Comment travailler la substitution tritonique

La théorie se comprend en cinq minutes. Le réflexe, lui, demande de la pratique. Voici un chemin court.

  1. Le triton seul. Jouez Si-Fa à la main droite, puis Sol puis Réb à la main gauche, en alternance. Imprégnez-vous du fait que le même couple de notes coiffe deux accords.
  2. Le ii-V-I substitué. En do : Dm7, Db7, Cmaj7. Lentement. Savourez la basse chromatique Ré, Réb, Do.
  3. Les douze tonalités. Faites tourner le ii-V-I substitué dans le cycle des quartes. Le but : que la fondamentale du substitut tombe sous les doigts sans calcul.
  4. Sur un vrai standard. Reprenez Autumn Leaves ou un blues, et substituez la dominante de chaque cadence. Comparez avec la version classique. L'oreille apprend par contraste.

Comptez deux semaines pour que le geste devienne instinctif. Au début vous chercherez la fondamentale du substitut. Ensuite vous la trouverez en jouant, comme une bifurcation que vous prenez ou pas selon l'humeur.

Entendez la substitution sous vos doigts

Tapez un ii-V-I, remplacez le V par son substitut tritonique, et regardez le triton rester en place pendant que la basse glisse. HarmoniKeys rend la reharmonisation visuelle et évidente.

Ouvrir HarmoniKeys

Aller plus loin : gamme lydienne dominante et accords altérés

Une fois la substitution acquise, une porte s'ouvre vers l'improvisation. Sur un Db7 substitut, la gamme de référence n'est pas le mixolydien ordinaire, mais le lydien dominant : un mixolydien avec la quarte augmentée.
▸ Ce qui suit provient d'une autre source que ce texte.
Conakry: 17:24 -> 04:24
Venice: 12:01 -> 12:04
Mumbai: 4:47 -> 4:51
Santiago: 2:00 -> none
Cette quarte augmentée de Réb, c'est Sol, autrement dit la fondamentale de l'accord qu'on a remplacé. La boucle est bouclée.
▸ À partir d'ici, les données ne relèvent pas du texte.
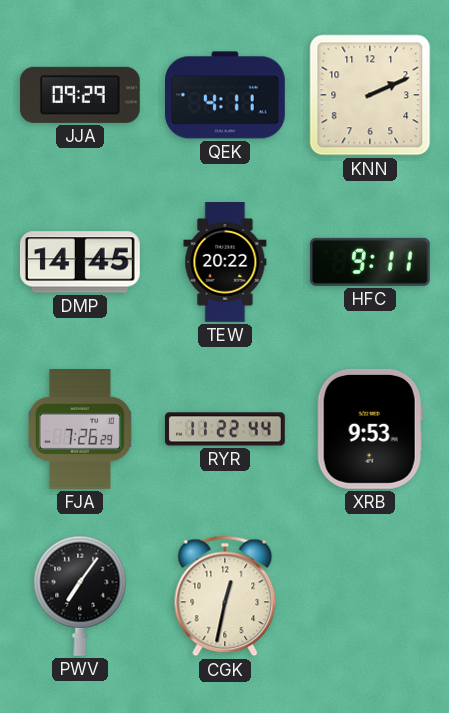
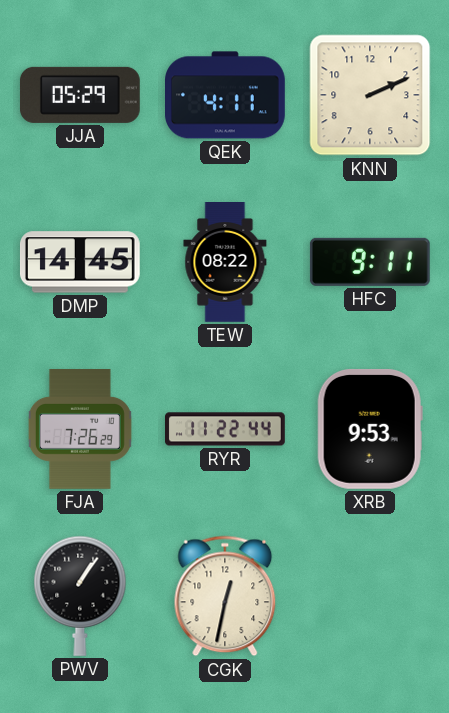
JJA: 09:29 -> 05:29
TEW: 20:22 -> 08:22
PWV: 7:06 -> 1:06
Plus fort encore : la gamme Réb lydien dominant contient exactement les mêmes notes que la gamme de Sol altérée. Substitution tritonique et dominante altérée sont les deux faces d'une même pièce. Quand vous jouez Db7#11 à la place de G7alt, vous décrivez le même son par un autre chemin. Voilà pourquoi maîtriser la substitution, c'est mettre un pied dans tout le langage harmonique du jazz moderne.

Pour pratiquer, partez du terrain que vous connaissez déjà : les progressions du ii-V-I et les enchaînements jazz expliqués en voice leading. Glissez une substitution par-ci, deux par-là, et écoutez votre grille préférée changer de visage. Le prochain pas ? Empiler les substitutions jusqu'à réharmoniser un morceau entier. Mais ça, c'est une autre histoire.